First, this thing is not thread-safe and is not meant to be. It is for temporary eventually lazy settable items in same-thread situations. If you need thread-safety and concurrency use the AtomicReference<T> and similar. Period πŸ˜‰

There are no equals() and hashCode() and why not?

Basically these methods are for things to be put in collections specifically in Sets and Maps. Since Mutables are … mutable … they should never be put into Sets or used as keys in Maps. Never ever. Remember surprises and WTFs.

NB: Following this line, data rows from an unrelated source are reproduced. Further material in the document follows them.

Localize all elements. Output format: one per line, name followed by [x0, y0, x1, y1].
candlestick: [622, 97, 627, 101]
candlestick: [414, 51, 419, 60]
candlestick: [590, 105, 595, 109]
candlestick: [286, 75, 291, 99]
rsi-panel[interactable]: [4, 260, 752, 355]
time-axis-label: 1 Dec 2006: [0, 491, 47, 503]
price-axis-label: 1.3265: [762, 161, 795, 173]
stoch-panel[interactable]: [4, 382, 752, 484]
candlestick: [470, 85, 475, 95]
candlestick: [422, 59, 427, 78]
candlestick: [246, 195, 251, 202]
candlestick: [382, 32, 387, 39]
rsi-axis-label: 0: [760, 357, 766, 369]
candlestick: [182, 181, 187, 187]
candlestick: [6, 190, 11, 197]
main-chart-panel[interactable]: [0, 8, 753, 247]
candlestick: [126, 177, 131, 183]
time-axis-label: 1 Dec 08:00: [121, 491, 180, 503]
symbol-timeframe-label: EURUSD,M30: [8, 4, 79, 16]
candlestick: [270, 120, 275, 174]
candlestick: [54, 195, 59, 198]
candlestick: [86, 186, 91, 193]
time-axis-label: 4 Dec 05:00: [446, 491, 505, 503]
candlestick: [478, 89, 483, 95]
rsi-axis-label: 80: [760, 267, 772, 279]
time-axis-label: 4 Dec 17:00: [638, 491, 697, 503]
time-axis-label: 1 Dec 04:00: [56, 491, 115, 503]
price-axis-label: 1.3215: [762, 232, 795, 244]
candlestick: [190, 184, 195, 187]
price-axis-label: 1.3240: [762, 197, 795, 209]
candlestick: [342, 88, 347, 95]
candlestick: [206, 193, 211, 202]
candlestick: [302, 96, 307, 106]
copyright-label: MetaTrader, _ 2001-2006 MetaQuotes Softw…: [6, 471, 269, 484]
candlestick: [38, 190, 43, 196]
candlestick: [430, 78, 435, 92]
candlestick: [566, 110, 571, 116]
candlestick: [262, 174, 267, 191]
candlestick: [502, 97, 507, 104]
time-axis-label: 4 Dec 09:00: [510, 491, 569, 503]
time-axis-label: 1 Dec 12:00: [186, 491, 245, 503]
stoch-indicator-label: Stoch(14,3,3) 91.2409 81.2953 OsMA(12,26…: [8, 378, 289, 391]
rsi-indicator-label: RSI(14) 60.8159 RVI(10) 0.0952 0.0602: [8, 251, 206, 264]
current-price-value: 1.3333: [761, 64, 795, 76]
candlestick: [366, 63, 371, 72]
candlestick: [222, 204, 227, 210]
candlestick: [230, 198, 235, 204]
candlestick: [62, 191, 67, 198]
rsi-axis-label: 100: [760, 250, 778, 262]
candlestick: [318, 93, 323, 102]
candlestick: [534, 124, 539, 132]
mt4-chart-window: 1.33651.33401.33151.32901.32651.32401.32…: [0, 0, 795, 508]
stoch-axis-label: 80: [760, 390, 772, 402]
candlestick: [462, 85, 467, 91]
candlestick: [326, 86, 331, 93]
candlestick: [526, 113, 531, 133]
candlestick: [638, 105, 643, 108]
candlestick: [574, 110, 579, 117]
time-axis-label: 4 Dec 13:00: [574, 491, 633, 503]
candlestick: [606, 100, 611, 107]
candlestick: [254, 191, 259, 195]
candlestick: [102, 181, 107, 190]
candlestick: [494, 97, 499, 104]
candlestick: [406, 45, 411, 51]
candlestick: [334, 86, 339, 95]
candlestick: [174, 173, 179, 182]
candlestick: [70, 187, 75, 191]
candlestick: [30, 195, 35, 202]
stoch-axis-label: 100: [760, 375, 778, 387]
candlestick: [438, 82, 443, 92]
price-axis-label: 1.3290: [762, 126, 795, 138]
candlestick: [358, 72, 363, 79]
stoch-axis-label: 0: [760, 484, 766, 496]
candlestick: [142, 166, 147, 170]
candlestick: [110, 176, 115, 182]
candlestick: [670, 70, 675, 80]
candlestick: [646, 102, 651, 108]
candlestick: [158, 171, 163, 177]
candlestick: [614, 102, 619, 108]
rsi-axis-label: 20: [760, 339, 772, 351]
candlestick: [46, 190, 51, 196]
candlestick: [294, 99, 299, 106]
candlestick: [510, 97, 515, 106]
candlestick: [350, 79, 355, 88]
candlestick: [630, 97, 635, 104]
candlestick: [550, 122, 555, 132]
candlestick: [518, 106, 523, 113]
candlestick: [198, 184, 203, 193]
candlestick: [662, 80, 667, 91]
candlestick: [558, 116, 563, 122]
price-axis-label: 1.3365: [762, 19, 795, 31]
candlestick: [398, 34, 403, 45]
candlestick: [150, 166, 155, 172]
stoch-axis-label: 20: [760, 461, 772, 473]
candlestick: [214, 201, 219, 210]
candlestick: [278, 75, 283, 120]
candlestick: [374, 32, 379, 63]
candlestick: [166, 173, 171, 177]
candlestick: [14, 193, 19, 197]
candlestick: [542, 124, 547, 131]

One could consider implementing equals() – it is not difficult to come up with a reasonable implementation, eg:

@Override
public boolean equals(Object obj) {
    if (this == obj) {
        return true;
    }
    return obj instanceof Mutable<?> other
            && Objects.equals(value, other.value);
}

That would work perfectly fine for all trivial cases. But please do read the JavaDocs for Object.equals():

  • It is reflexive: for any non-null reference value x, x.equals(x) should return true.
  • It is symmetric: for any non-null reference values x and y, x.equals(y) should return true if and only if y.equals(x) returns true.
  • It is transitive: for any non-null reference values x, y, and z, if x.equals(y) returns true and y.equals(z) returns true, then x.equals(z) should return true.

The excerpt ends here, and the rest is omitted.